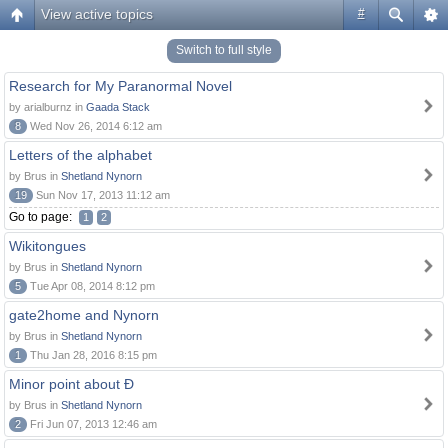
View active topics
#
Switch to full style
Research for My Paranormal Novel
by arialburnz in
Gaada Stack
8
Wed Nov 26, 2014 6:12 am
Letters of the alphabet
by Brus in
Shetland Nynorn
19
Sun Nov 17, 2013 11:12 am
Go to page:
1
2
Wikitongues
by Brus in
Shetland Nynorn
5
Tue Apr 08, 2014 8:12 pm
gate2home and Nynorn
by Brus in
Shetland Nynorn
1
Thu Jan 28, 2016 8:15 pm
Minor point about Ð
by Brus in
Shetland Nynorn
2
Fri Jun 07, 2013 12:46 am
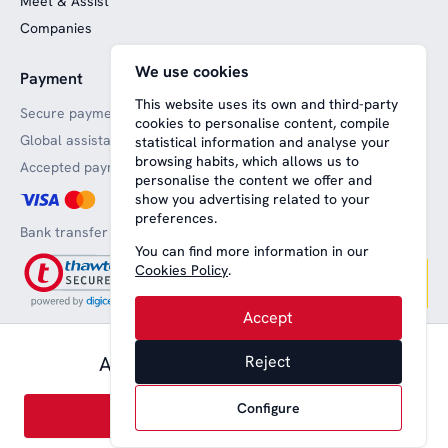
Meet & Assist
Companies
We use cookies
Payment
Website funded by
European funds
This website uses its own and third-party
Secure payments
cookies to personalise content, compile
Global assistance
statistical information and analyse your
browsing habits, which allows us to
Accepted payment methods
personalise the content we offer and
show you advertising related to your
preferences.
Bank transfer
You can find more information in our
Cookies Policy
.
Accept
0,00 € pax.
Available from
Reject
Aviso legal
Terms and conditions
Privacy
Política de cookies
English
Configure
Book
© 2008-2026 Nice Lounge SL (CIF: B64707292)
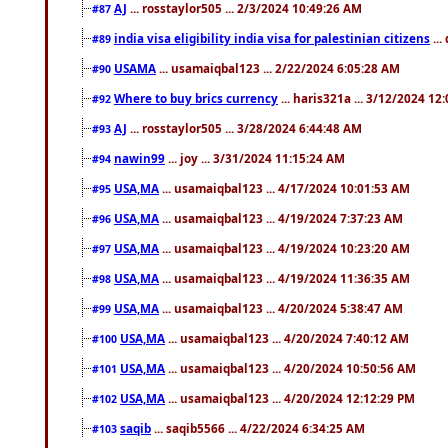
AJ
... rosstaylor505 ... 2/3/2024 10:49:26 AM
#87
india visa eligibility india visa for palestinian citizens
...
#89
USAMA
... usamaiqbal123 ... 2/22/2024 6:05:28 AM
#90
Where to buy brics currency
... haris321a ... 3/12/2024 12
#92
AJ
... rosstaylor505 ... 3/28/2024 6:44:48 AM
#93
nawin99
... joy ... 3/31/2024 11:15:24 AM
#94
USA,MA
... usamaiqbal123 ... 4/17/2024 10:01:53 AM
#95
USA,MA
... usamaiqbal123 ... 4/19/2024 7:37:23 AM
#96
USA,MA
... usamaiqbal123 ... 4/19/2024 10:23:20 AM
#97
USA,MA
... usamaiqbal123 ... 4/19/2024 11:36:35 AM
#98
USA,MA
... usamaiqbal123 ... 4/20/2024 5:38:47 AM
#99
USA,MA
... usamaiqbal123 ... 4/20/2024 7:40:12 AM
#100
USA,MA
... usamaiqbal123 ... 4/20/2024 10:50:56 AM
#101
USA,MA
... usamaiqbal123 ... 4/20/2024 12:12:29 PM
#102
saqib
... saqib5566 ... 4/22/2024 6:34:25 AM
#103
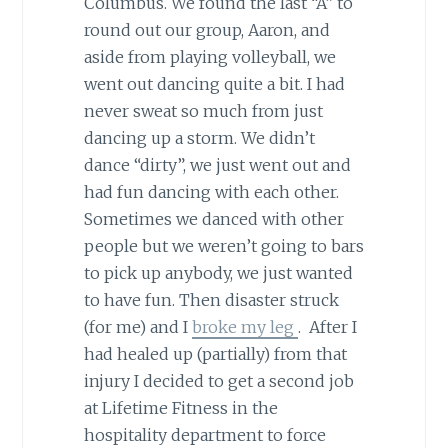
Columbus. We found the last “A” to
round out our group, Aaron, and
aside from playing volleyball, we
went out dancing quite a bit. I had
never sweat so much from just
dancing up a storm. We didn’t
dance “dirty”, we just went out and
had fun dancing with each other.
Sometimes we danced with other
people but we weren’t going to bars
to pick up anybody, we just wanted
to have fun. Then disaster struck
(for me) and I
broke my leg
. After I
had healed up (partially) from that
injury I decided to get a second job
at Lifetime Fitness in the
hospitality department to force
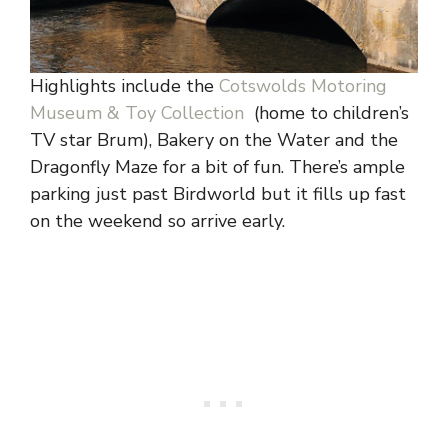
Highlights include the
Cotswolds Motoring
Museum & Toy Collection
(home to children’s
TV star Brum), Bakery on the Water and the
Dragonfly Maze for a bit of fun. There’s ample
parking just past Birdworld but it fills up fast
on the weekend so arrive early.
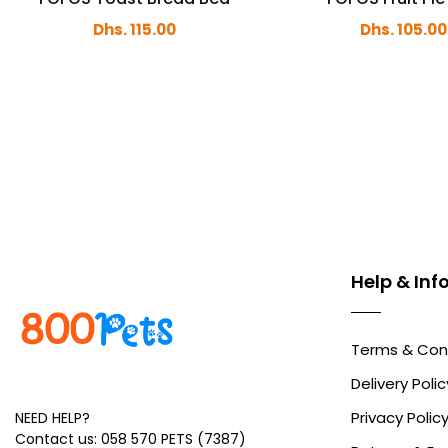
Dhs. 115.00
Dhs. 105.00
Help & In
Terms & Con
Delivery Polic
Privacy Polic
NEED HELP?
Contact us: 058 570 PETS (7387)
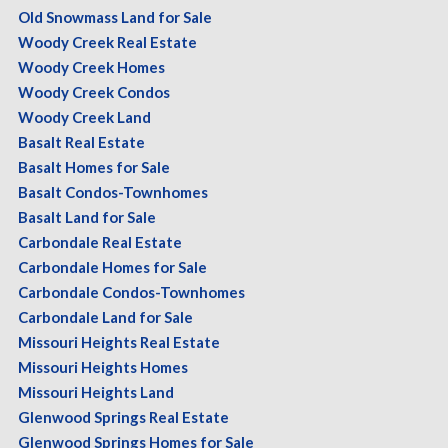
Old Snowmass Land for Sale
Woody Creek Real Estate
Woody Creek Homes
Woody Creek Condos
Woody Creek Land
Basalt Real Estate
Basalt Homes for Sale
Basalt Condos-Townhomes
Basalt Land for Sale
Carbondale Real Estate
Carbondale Homes for Sale
Carbondale Condos-Townhomes
Carbondale Land for Sale
Missouri Heights Real Estate
Missouri Heights Homes
Missouri Heights Land
Glenwood Springs Real Estate
Glenwood Springs Homes for Sale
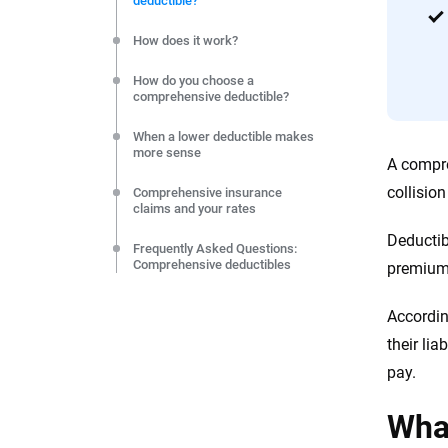
deductible?
editorial independence to ensure unbiased coverage of 
How does it work?
How do you choose a
comprehensive deductible?
When a lower deductible makes
more sense
A compre
collisio
Comprehensive insurance
claims and your rates
Deductib
Frequently Asked Questions:
Comprehensive deductibles
premium,
Resources and Methodology
Accordin
their li
pay.
What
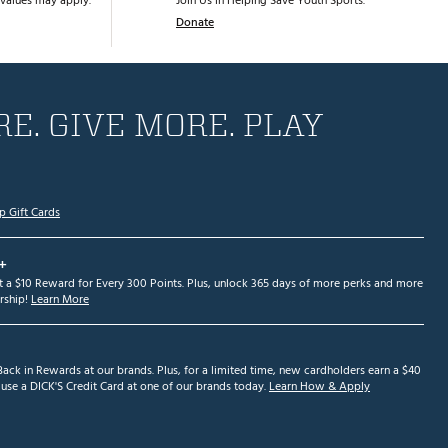
values may apply.
Join Us in Helping Save Youth Sports.
Donate
E. GIVE MORE. PLAY
p Gift Cards
+
et a $10 Reward for Every 300 Points. Plus, unlock 365 days of more perks and more
ship!
Learn More
ack in Rewards at our brands. Plus, for a limited time, new cardholders earn a $40
se a DICK'S Credit Card at one of our brands today.
Learn How & Apply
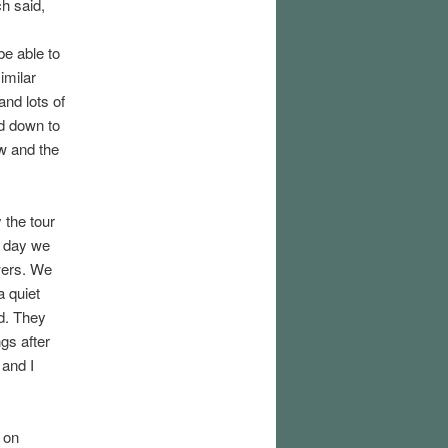
ch said,
be able to
imilar
and lots of
ed down to
w and the
 the tour
t day we
owers. We
a quiet
ed. They
gs after
 and I
 on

The task | Please reproduce the records above exactly and leave any picture behind.

The answer |
View active topics
#
Switch to full style
Research for My Paranormal Novel
by arialburnz in
Gaada Stack
8
Wed Nov 26, 2014 6:12 am
Letters of the alphabet
by Brus in
Shetland Nynorn
19
Sun Nov 17, 2013 11:12 am
Go to page:
1
2
Wikitongues
by Brus in
Shetland Nynorn
5
Tue Apr 08, 2014 8:12 pm
gate2home and Nynorn
by Brus in
Shetland Nynorn
1
Thu Jan 28, 2016 8:15 pm
Minor point about Ð
by Brus in
Shetland Nynorn
2
Fri Jun 07, 2013 12:46 am
Meet & Assist
Companies
We use cookies
Payment
Website funded by
European funds
This website uses its own and third-party
Secure payments
cookies to personalise content, compile
Global assistance
statistical information and analyse your
browsing habits, which allows us to
Accepted payment methods
personalise the content we offer and
show you advertising related to your
preferences.
Bank transfer
You can find more information in our
Cookies Policy
.
Accept
0,00 € pax.
Available from
Reject
Aviso legal
Terms and conditions
Privacy
Política de cookies
English
Configure
Book
© 2008-2026 Nice Lounge SL (CIF: B64707292)
AJ
... rosstaylor505 ... 2/3/2024 10:49:26 AM
#87
india visa eligibility india visa for palestinian citizens
...
#89
USAMA
... usamaiqbal123 ... 2/22/2024 6:05:28 AM
#90
Where to buy brics currency
... haris321a ... 3/12/2024 12
#92
AJ
... rosstaylor505 ... 3/28/2024 6:44:48 AM
#93
nawin99
... joy ... 3/31/2024 11:15:24 AM
#94
USA,MA
... usamaiqbal123 ... 4/17/2024 10:01:53 AM
#95
USA,MA
... usamaiqbal123 ... 4/19/2024 7:37:23 AM
#96
USA,MA
... usamaiqbal123 ... 4/19/2024 10:23:20 AM
#97
USA,MA
... usamaiqbal123 ... 4/19/2024 11:36:35 AM
#98
USA,MA
... usamaiqbal123 ... 4/20/2024 5:38:47 AM
#99
USA,MA
... usamaiqbal123 ... 4/20/2024 7:40:12 AM
#100
USA,MA
... usamaiqbal123 ... 4/20/2024 10:50:56 AM
#101
USA,MA
... usamaiqbal123 ... 4/20/2024 12:12:29 PM
#102
saqib
... saqib5566 ... 4/22/2024 6:34:25 AM
#103
Columbus. We found the last “A” to
round out our group, Aaron, and
aside from playing volleyball, we
went out dancing quite a bit. I had
never sweat so much from just
dancing up a storm. We didn’t
dance “dirty”, we just went out and
had fun dancing with each other.
Sometimes we danced with other
people but we weren’t going to bars
to pick up anybody, we just wanted
to have fun. Then disaster struck
(for me) and I
broke my leg
. After I
had healed up (partially) from that
injury I decided to get a second job
at Lifetime Fitness in the
hospitality department to force
Highlights include the
Cotswolds Motoring
Museum & Toy Collection
(home to children’s
TV star Brum), Bakery on the Water and the
Dragonfly Maze for a bit of fun. There’s ample
parking just past Birdworld but it fills up fast
on the weekend so arrive early.
Dhs. 115.00
Dhs. 105.00
Help & In
Terms & Con
Delivery Polic
Privacy Polic
NEED HELP?
Contact us: 058 570 PETS (7387)
Old Snowmass Land for Sale
Woody Creek Real Estate
Woody Creek Homes
Woody Creek Condos
Woody Creek Land
Basalt Real Estate
Basalt Homes for Sale
Basalt Condos-Townhomes
Basalt Land for Sale
Carbondale Real Estate
Carbondale Homes for Sale
Carbondale Condos-Townhomes
Carbondale Land for Sale
Missouri Heights Real Estate
Missouri Heights Homes
Missouri Heights Land
Glenwood Springs Real Estate
Glenwood Springs Homes for Sale
deductible?
editorial independence to ensure unbiased coverage of 
How does it work?
How do you choose a
comprehensive deductible?
When a lower deductible makes
more sense
A compre
collisio
Comprehensive insurance
claims and your rates
Deductib
Frequently Asked Questions:
Comprehensive deductibles
premium,
Resources and Methodology
Accordin
their li
pay.
What
values may apply.
Join Us in Helping Save Youth Sports.
Donate
E. GIVE MORE. PLAY
p Gift Cards
+
et a $10 Reward for Every 300 Points. Plus, unlock 365 days of more perks and more
ship!
Learn More
ack in Rewards at our brands. Plus, for a limited time, new cardholders earn a $40
se a DICK'S Credit Card at one of our brands today.
Learn How & Apply
ch said,
be able to
imilar
and lots of
ed down to
w and the
 the tour
t day we
owers. We
a quiet
ed. They
gs after
 and I
 on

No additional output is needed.